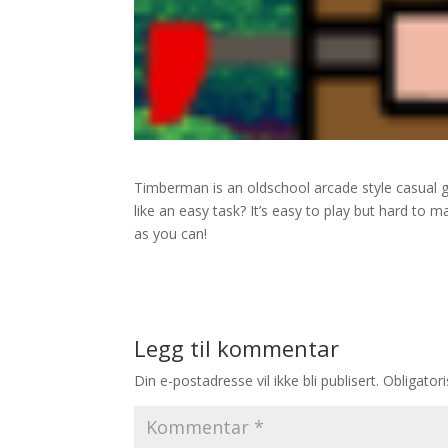
Timberman is an oldschool arcade style casua
like an easy task? It’s easy to play but hard to
as you can!
Legg til kommentar
Din e-postadresse vil ikke bli publisert.
Obligator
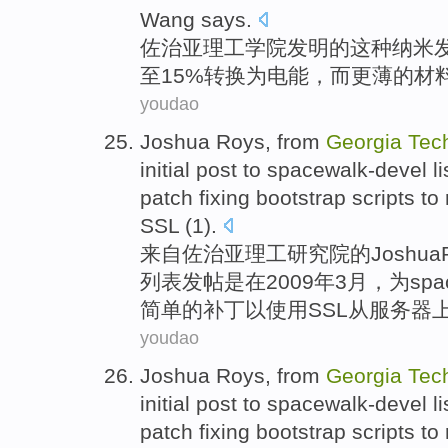
Wang says.
佐治亚
理工
学院发明
的
这种纳米
至15%
转换
为
电能，
而
更薄
的
材
youdao
Joshua
Roys
,
from
Georgia
Tec
initial
post
to
spacewalk-devel
li
patch
fixing bootstrap
scripts
to 
SSL
(1).
来自
佐治亚
理工
研究院
的
Joshua
列表
发帖
是在2009年
3月
，为spa
简单
的
补丁
以
使用
SSL
从
服务器
youdao
Joshua
Roys
,
from
Georgia
Tec
initial
post
to
spacewalk-devel
li
patch
fixing bootstrap
scripts
to 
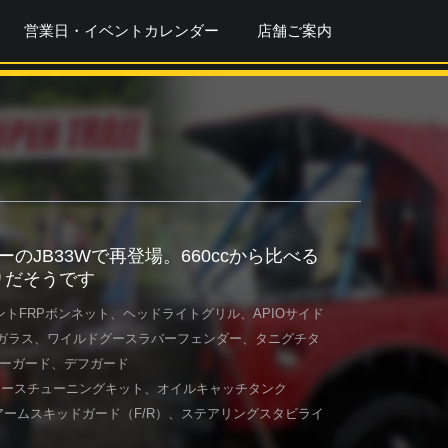
営業日・イベントカレンダー
店舗ご案内
のJB33Wで再登場。660ccから比べる
りだそうです
トFRPボンネット、ヘッドライトグリル、APIOサイド
ルガラス、ワイルドグースラバーフェンダー、タニグチタ
ァーガード、デフガード
アースチューニングキット、オイルキャッチタンク
、アームスキッドガード（F/R）、ステアリングスタビライ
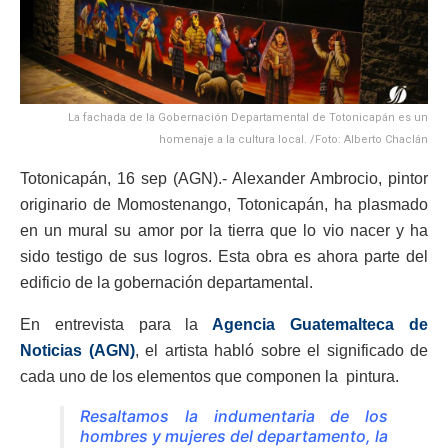
La fachada de la Gobernación Departamental de Totonicapán es un
homenaje a la cultura local. /Foto: Alberto Chaclán
Totonicapán, 16 sep (AGN).- Alexander Ambrocio, pintor
originario de Momostenango, Totonicapán, ha plasmado
en un mural su amor por la tierra que lo vio nacer y ha
sido testigo de sus logros. Esta obra es ahora parte del
edificio de la gobernación departamental.
En entrevista para la
Agencia Guatemalteca de
Noticias (AGN)
, el artista habló sobre el significado de
cada uno de los elementos que componen la pintura.
Resaltamos la indumentaria de los
hombres y mujeres del departamento, la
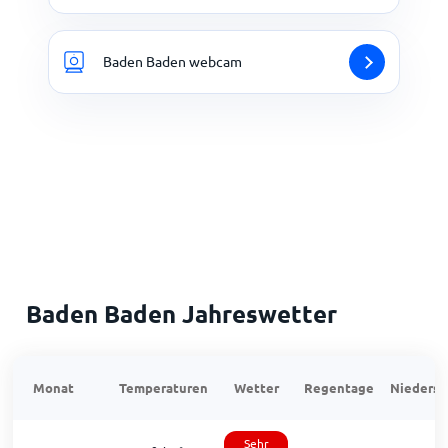
Baden Baden webcam
Baden Baden Jahreswetter
Monat
Temperaturen
Wetter
Regentage
Niedersc
Sehr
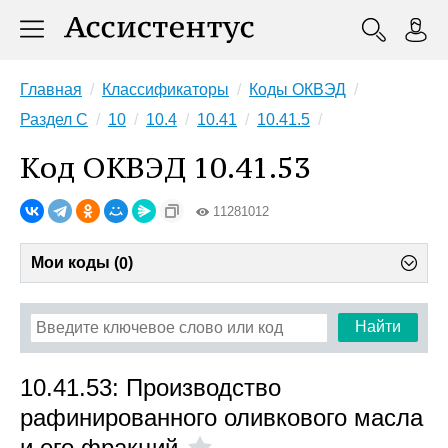
Главная
Классификаторы
Коды ОКВЭД
Раздел C
10
10.4
10.41
10.41.5
Код ОКВЭД 10.41.53
11281012
Мои коды (
)
0
Найти
10.41.53: Производство
рафинированного оливкового масла
и его фракций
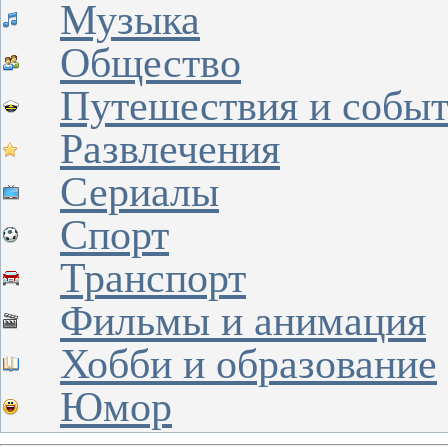
Музыка
Общество
Путешествия и собы
Развлечения
Сериалы
Спорт
Транспорт
Фильмы и анимация
Хобби и образование
Юмор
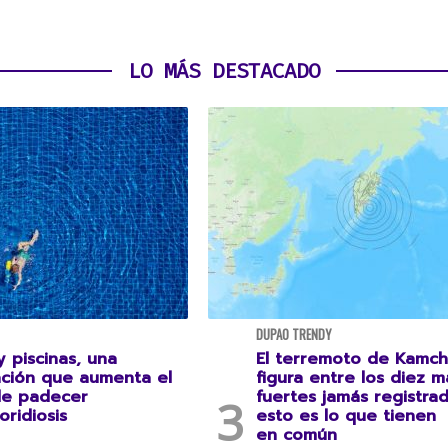
LO MÁS DESTACADO
DUPAO TRENDY
 piscinas, una
El terremoto de Kamch
ción que aumenta el
figura entre los diez m
de padecer
fuertes jamás registrad
oridiosis
esto es lo que tienen
en común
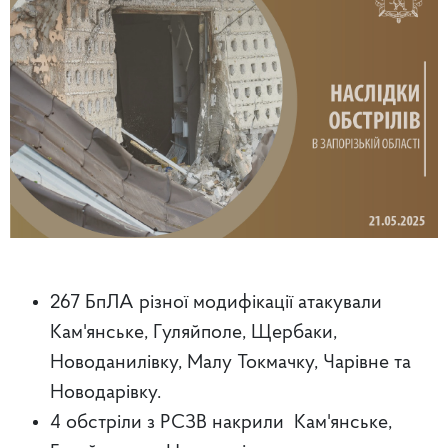
267 БпЛА різної модифікації атакували
Кам'янське, Гуляйполе, Щербаки,
Новоданилівку, Малу Токмачку, Чарівне та
Новодарівку.
4 обстріли з РСЗВ накрили Кам'янське,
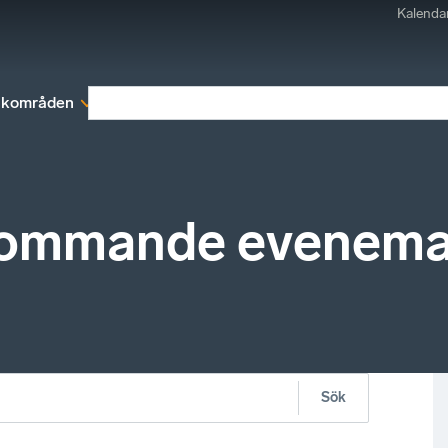
Kalenda
kområden
Medlemskap
Rapporter och remissva
kommande evenem
Sök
- - - - -
**EXERCISE INSTRUCTIONS:**
Please retype the records above exactly, excluding every picture.

**EXERCISE RESPONSE:**
Timberman is an oldschool arcade style casua
like an easy task? It’s easy to play but hard to
as you can!
Legg til kommentar
Din e-postadresse vil ikke bli publisert.
Obligator
Wang says.
佐治亚
理工
学院发明
的
这种纳米
至15%
转换
为
电能，
而
更薄
的
材
youdao
Joshua
Roys
,
from
Georgia
Tec
initial
post
to
spacewalk-devel
li
patch
fixing bootstrap
scripts
to 
SSL
(1).
来自
佐治亚
理工
研究院
的
Joshua
列表
发帖
是在2009年
3月
，为spa
简单
的
补丁
以
使用
SSL
从
服务器
youdao
Joshua
Roys
,
from
Georgia
Tec
initial
post
to
spacewalk-devel
li
patch
fixing bootstrap
scripts
to 
営業日・イベントカレンダー
店舗ご案内
のJB33Wで再登場。660ccから比べる
りだそうです
トFRPボンネット、ヘッドライトグリル、APIOサイド
ルガラス、ワイルドグースラバーフェンダー、タニグチタ
ァーガード、デフガード
アースチューニングキット、オイルキャッチタンク
、アームスキッドガード（F/R）、ステアリングスタビライ
La fachada de la Gobernación Departamental de Totonicapán es un
homenaje a la cultura local. /Foto: Alberto Chaclán
Totonicapán, 16 sep (AGN).- Alexander Ambrocio, pintor
originario de Momostenango, Totonicapán, ha plasmado
en un mural su amor por la tierra que lo vio nacer y ha
sido testigo de sus logros. Esta obra es ahora parte del
edificio de la gobernación departamental.
En entrevista para la
Agencia Guatemalteca de
Noticias (AGN)
, el artista habló sobre el significado de
cada uno de los elementos que componen la pintura.
Resaltamos la indumentaria de los
hombres y mujeres del departamento, la
Baden Baden webcam
Baden Baden Jahreswetter
Monat
Temperaturen
Wetter
Regentage
Niedersc
Sehr
Главная
Классификаторы
Коды ОКВЭД
Раздел C
10
10.4
10.41
10.41.5
Код ОКВЭД 10.41.53
11281012
Мои коды (
)
0
Найти
10.41.53: Производство
рафинированного оливкового масла
и его фракций
Музыка
Общество
Путешествия и собы
Развлечения
Сериалы
Спорт
Транспорт
Фильмы и анимация
Хобби и образование
Юмор
LO MÁS DESTACADO
DUPAO TRENDY
 piscinas, una
El terremoto de Kamch
ción que aumenta el
figura entre los diez m
de padecer
fuertes jamás registrad
oridiosis
esto es lo que tienen
en común
267 БпЛА різної модифікації атакували
Кам'янське, Гуляйполе, Щербаки,
Новоданилівку, Малу Токмачку, Чарівне та
Новодарівку.
4 обстріли з РСЗВ накрили Кам'янське,
Kalenda
kområden
Medlemskap
Rapporter och remissva
kommande evenem
Sök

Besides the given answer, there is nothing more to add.